You are not allowed to follow me
Arthur/Eames
For the
inception_kink prompt: During the taxi cab shoot-out scene, it's Eames that gets shot, not Saito.
this was originally posted on the meme but i've worked out the tenses, proofread it, and made it all shiny and stuff. AND I GAVE IT A TITLE ALREADY. rock yeah. \m/ just posting this on here for safe-keeping. :)
The sound of gunfire clears the air.
“Eames, you alright?” Arthur shouts from the driver’s seat.
He’s met with silence.
“Eames?” Arthur asks again.
“Fucking hell,” Eames finally replies, gasping out a pained breath, “Fucking hell.”
Arthur turns around then, and the obnoxious honking of horns and the projections and the rain spattering against the cracked wind shield are all forgotten.
Blood spatters Eames’ torso, a hand stained red grasps at his chest.
“How bad?” Arthur asks, worriedly, tearing his gaze away to concentrate on his driving.
“In and out,” Eames answers, his voice bitten off the edges with a wheeze of air that, Arthur is certain, didn’t come from Eames’ nose. Or his lips. It’s labored, and pained, and everything that a suppressed whistle sounds like. “I hate getting shot.”
Arthur stares at him, intently.
“Still alive, Arthur,” Eames reassures him. That would have to do, Arthur thinks, but the half-hearted smile that stutters on Eames’ lips doesn’t reassure him at all.
From the passenger’s seat, Saito reloads his gun. “You better get us to the warehouse quickly.”
Arthur grunts. He doesn’t need to be told twice when the urgency is all but screaming in his ears.
He glances at the rearview mirror, at the pinched look of pain on Eames face, and the way his chest shuddered when he gasped in much-needed breath.
(He doesn't even notice that Fischer’s bagged head still rests on Eames’ lap. He only has eyes for Eames, and the steady trickle of blood that seeps from between his fingers.)
“Eames?”
Eames shakes his head and sinks further in the backseat, his arm falling on Robert’s back. The hand on his chest doesn’t falter; it tightens even more.
“Go,” Saito urges.
And Arthur goes, flooring the gas. If he bumps a few cars on the way, and his eyes are not a hundred percent focused on the road, Saito doesn’t comment on it. He just buckles himself in and braces his arm against the door.
*****
At the warehouse, Saito slides the door open. Eames keeps his arm on Fischer’s back but his hand is limp and his gun has fallen to the floor.
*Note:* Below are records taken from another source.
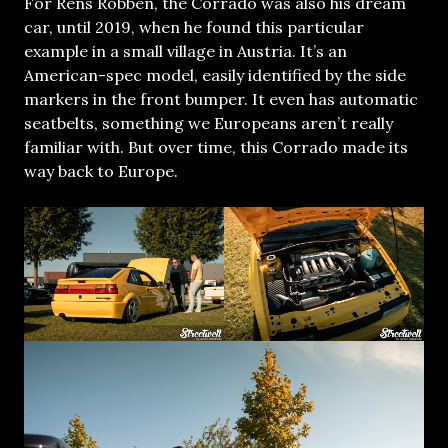
For Rens Robben, the Corrado was also his dream
car, until 2019, when he found this particular
example in a small village in Austria. It’s an
American-spec model, easily identified by the side
markers in the front bumper. It even has automatic
seatbelts, something we Europeans aren’t really
familiar with. But over time, this Corrado made its
way back to Europe.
“Get Fischer, go, go, go,” Cobb shouts from outside.
Yusuf and Saito wrench the door open and pull Fischer out quickly from where he slumps against Eames.
Arthur, however, all but scrambles from his seat and onto the back, jarring Eames’ knees.
“You holding up?”
Eames chokes up a laugh. Where from, Arthur can only wonder. He gently pulls back Eames’ hand from his chest and he winces, actually winces, his countenance stuttered for a moment by the grotesque splatter of blood that darkens Eames’ grey suit jacket and soaks the shirt underneath.
Arthur makes a sound somewhere deep in his throat as his own hand presses against the wound, Eames’ hand falling limply to his lap. “That’s the last time you try to impress me with your crap shooting, Eames.”
When Eames doesn’t have a ready retort, Arthur glances up at his face. He’s not worried, of course he’s not. This is just a dream, after all, and when Eames dies-and he will die, Arthur’s pretty damn sure of that, confirmed even more so by Eames’ labored breathing and the fact that just under his palm, against his skin, is the rattle of breath as Eames inhaled-exhaled-inhaled-exhaled, gasping in air that rushes out through the bullet hole as quickly as Eames draws them in.
Nicked lung. Arthur clicks his tongue, and taps Eames on the cheek. “You still with me here?”
Eames smiles, dazedly, “Never left.” But I’m going to, the unspoken reply, is all that Arthur hears in his head.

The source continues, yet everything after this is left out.